The mean pre-transplantation FEV1 at lung transplant assessment was 0.71l ± 0.27 (22 % predicted) (n = 37). From 36 patients where full data was available, 32 were in respiratory failure (89 %) and on long-term oxygen therapy. Of these, one patient was on long-term non-invasive ventilation (NIV).

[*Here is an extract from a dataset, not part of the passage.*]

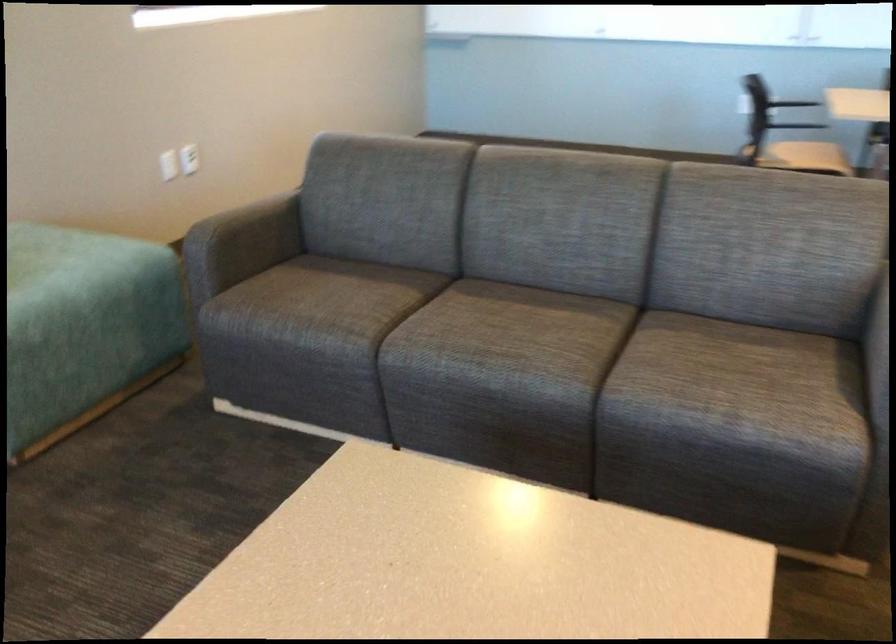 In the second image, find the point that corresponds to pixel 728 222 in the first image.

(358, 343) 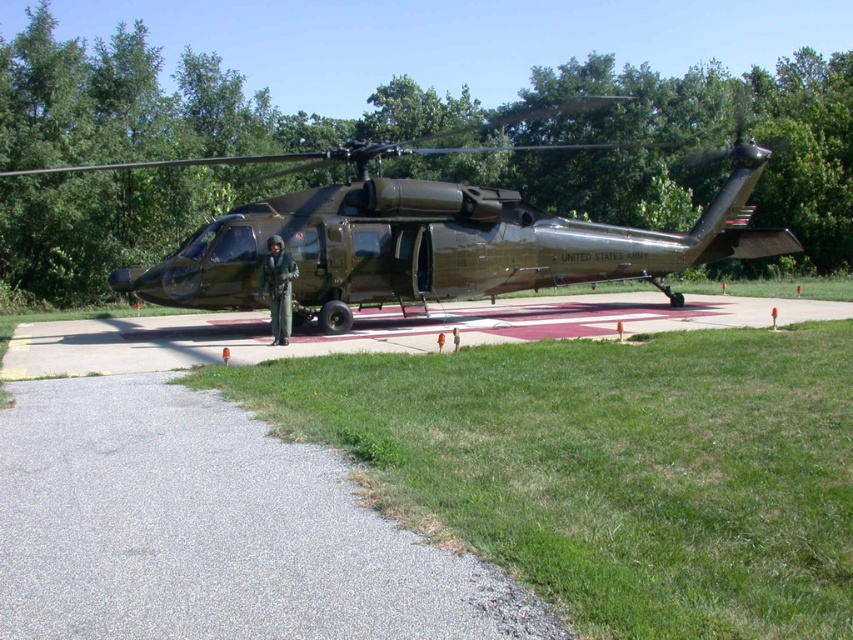 Who is taller, gray asphalt tarmac at lower left or matte black helicopter at center?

Pre-transplantation arterial blood gas values taken at assessment were available for 35 patients. The mean PO2 was 8.3 ± 2.8kPa and mean pCO2 was 6.9 ± 1.2kPa (30/35 patients on oxygen therapy). Six minute walk test mean distance walked was 280.8 metres (range; 60-640 metres), with lowest arterial oxygen saturation recorded at a mean of 75.4% (range; 49-91%) (n = 36).

Data regarding other co-morbidities were available for 31 of 42 patients. Of these, we noted 12 patients (39%) with a co-existent diagnosis of asthma pre-transplantation.There were 10 patients (32%) with COPD. Five were felt to have COPD as an aetiology and five patients had another diagnosis felt to be the primary cause of the bronchiectasis but also had COPD listed as a comorbidity. A history of previous pneumothorax was reported by 4 patients (13%). We noted 3 patients (10%) with echocardiographic evidence of pulmonary hypertension and 2 patients (6%) with clinical features of allergic bronchopulmonary aspergillosis.

Non-Pulmonary disease

Osteoporosis was a significant non-pulmonary pre-transplantation morbidity affecting 14 patients (48%) (n = 29). 3 patients had documented pre-transplantation diabetes (10%, n=31). Pre-transplantation echocardiogram results were available for 33 patients. Of these patients, 18 (55%) had an abnormal result, with some patients having multiple abnormalities. Right ventricular dilation was noted in 13 cases, right ventricular atrophy in 4 cases, left ventricular dilatation noted in 2 cases and pulmonary hypertension noted in 1 case. Pre-transplantation ischaemic heart disease affected 2 patients (6%) and Wolff-Parkinson-White syndrome affected one patient. At assessment the pre-transplantation mean BMI was 25.4 kg/m2 (± 4.8) (range; 16-31.9 kg/m2) (n = 25).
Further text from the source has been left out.